WORK TO BE COMPLETED:
Nothing but an exact copy is wanted: the line with "TRUSTED SOURCE" and each line after it in the data below, last line included.

DATASET ENTRIES:
- - -

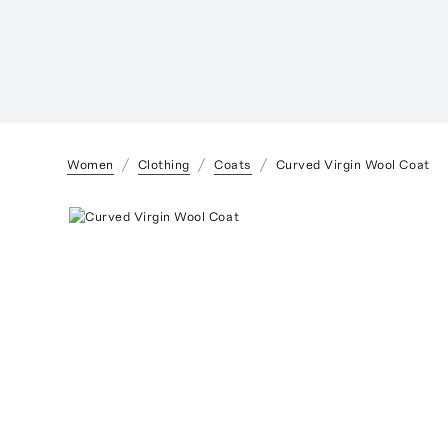
Women
Clothing
Coats
Curved Virgin Wool Coat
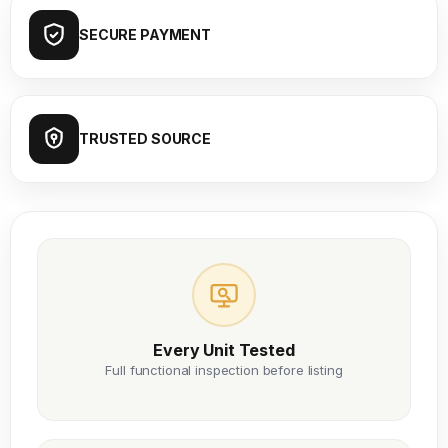
SECURE PAYMENT
TRUSTED SOURCE
Every Unit Tested
Full functional inspection before listing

- - -

ANSWER TO THE PROBLEM:
TRUSTED SOURCE
Every Unit Tested
Full functional inspection before listing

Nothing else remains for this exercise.